38

1.3K 147 3
                                    

"No matter how much you hide it, you know you can't hide forever. So we can smile together. Don't be sorry. Don't worry. Don't be scared."--Hug by Seventeen

---

"Bea, hei?"

Matanya kembali menemukan Gavin. Tangannya bahkan sudah digenggam oleh laki-laki itu dengan erat. Rambutnya disampirkan ke belakang telinga sehingga kini wajahnya tidak lagi tertutup.

"Aku pikir malam itu aku akan mati. Aku takut kalo Agnes juga kenapa-kenapa."

Jika sebelumnya Bea selalu mengucapkan hal-hal tentang kematian adalah sesuatu yang sudah ditunggu oleh gadis itu, kini Gavin mendengar sendiri bahwa Bea mengatakan bahwa dirinya takut mati.

Kematian itu bukan lagi dijadikan teman olehnya.

"Kamu lihat wajahnya gak malam itu? Menurut kamu dia orang yang sama dengan cewek yang ketemu kita di restoran malam itu?"

Gadis itu langsung menggeleng. "Dia laki-laki. Dan aku rasa dia gak ada hubungannya dengan cewek itu."

"Kamu yakin?"

Bea kembali mengangguk. Kali ini lebih yakin. "Orang ini--"ia berhenti sesaat."--ngancem akan bunuh aku. Apa mereka musuh orang tuaku ya?"

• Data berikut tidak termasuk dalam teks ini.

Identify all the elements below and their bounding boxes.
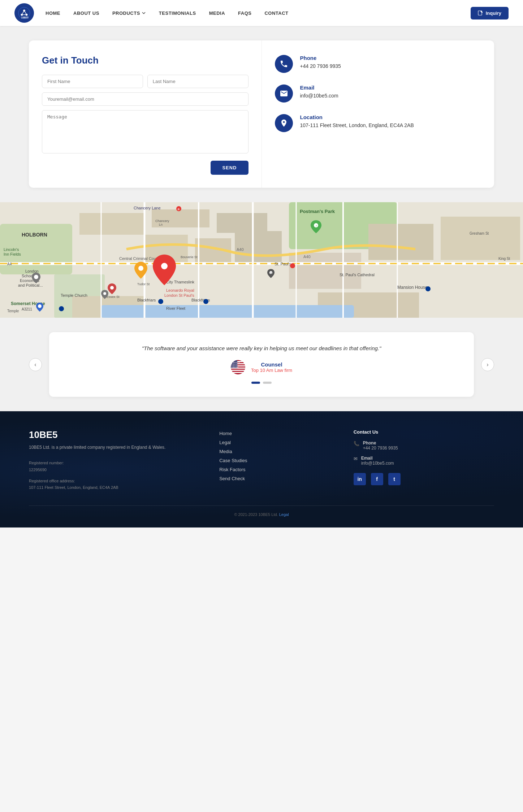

Disebut dengan sesantai itu membuat Gavin mengernyitkan dahi. Ini kali pertama Bea menyebut kata orang tua di depannya dengan ekspresi seperti itu. Seperti hal tersebut tidak akan menyakitinya seperti yang sudah-sudah.

"Orang tua?"

Gadis itu mengangguk pelan. Tangannya balik menggenggam jemari Gavin. "Aku mungkin belum cerita. Orang tuaku meninggal sewaktu aku kecil. Kecelakaan mobil. Satu-satunya peninggalan mereka cuman panti asuhan di daerah Bekasi. Disana aku tinggal dan besar. Memang beberapa kali aku lihat ada yang suka mantau panti, tapi gak pernah deket. Cuman liatin dari jauh."

Gerry benar. Pun Ditta tidak lagi mau mengakui, gadis itu juga benar. Hati Gavin langsung nyeri. Dihadapannya ini memang Bea. Tapi bukanlah Bea yang sebelumnya ia kenal.

Hatinya serasa diremas. Perasaan itu mulai perlahan menjelma menjadi ketakutan yang diselimuti kesedihan. Gavin masih diam mendengarkan Bea menceritakan kisah hidupnya. Kisah hidup yang jauh berbeda dengan apa yang terjadi selama ini.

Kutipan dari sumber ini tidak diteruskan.